The phrase "a silver bullet for cancer" has been bandied about for many years, it's a neat phrase in "journalese" that at once casts cancer as somehow evil rather than merely a disease. It flags it as a werewolf, a witch, the baddie in the black hat. Silver bullets, after all, are essential munitions for the dispatching of such evils.

A quick Google search reveals almost half a million pages using the phrase "silver bullet" in association with cancer. Often, the results are alternative medicine quackery or some promotional material for an antioxidant supplement but there are also numerous mentions in the scientific literature itself. Indeed, I have written about proclaimed silver bullets, although I don't recall using that specific phrase in earnest during my 25 years in science communication.

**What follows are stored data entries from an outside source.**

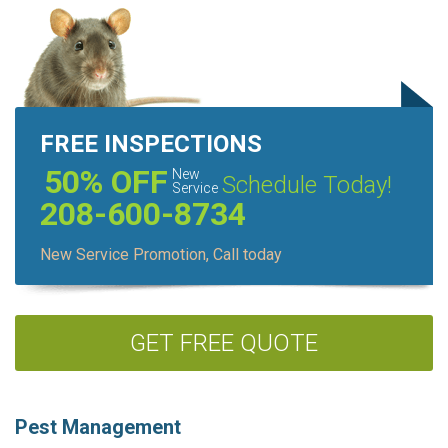
FREE INSPECTIONS
50% OFF
New
Schedule Today!
Service
208-600-8734
New Service Promotion, Call today
GET FREE QUOTE
Pest Management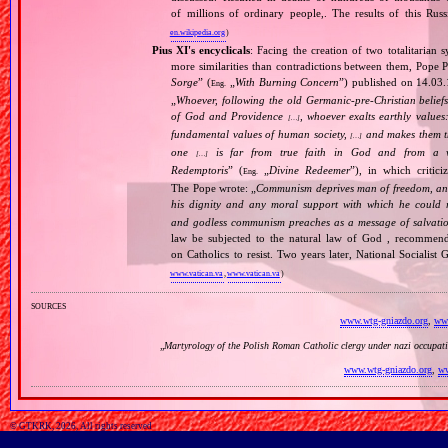
of millions of ordinary people,. The results of this Rus
en.wikipedia.org
)
Pius XI's encyclicals
: Facing the creation of two totalitaria
more similarities than contradictions between them, Pope P
Sorge
” (
„
With Burning Concern
”) published on 14.03
Eng.
„
Whoever, following the old Germanic‐pre‐Christian beliefs
of God and Providence
, whoever exalts earthly values:
[…]
fundamental values of human society,
and makes them the
[…]
one
is far from true faith in God and from a wo
[…]
Redemptoris
” (
„
Divine Redeemer
”), in which critic
Eng.
The Pope wrote: „
Communism deprives man of freedom, and th
his dignity and any moral support with which he could r
and godless communism preaches as a message of salvati
law be subjected to the natural law of God , recommende
on Catholics to resist. Two years later, National Sociali
www.vatican.va
,
www.vatican.va
)
sources
www.wtg-gniazdo.org
,
www
„
Martyrology of the Polish Roman Catholic clergy under nazi occupat
www.wtg-gniazdo.org
,
ww
© GTKRK, 2026, All rights reserved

There are many research threads, often interwoven, that claim to have found a way to target specific cancerous cells and tissues in the body. There have been polymeric  carriers, supramolecular cages with spring-loaded doors, viral capsids, nanoparticles and many others.

As I understand it, nothing works more effectively against the myriad diseases we refer to as cancer than simply cytotoxic and DNA-damaging chemicals, radiation and surgical excision, usually all in combination. This is despite several decades of research and development attempting to fashion that proverbial silver bullet. Nevertheless, it is always interesting to see new science being undertaken enthusiastically in excellent research establishments, such as the Edinburgh Cancer Research UK Centre at the MRC Institute of Genetics and Molecular Medicine at the University of Edinburgh.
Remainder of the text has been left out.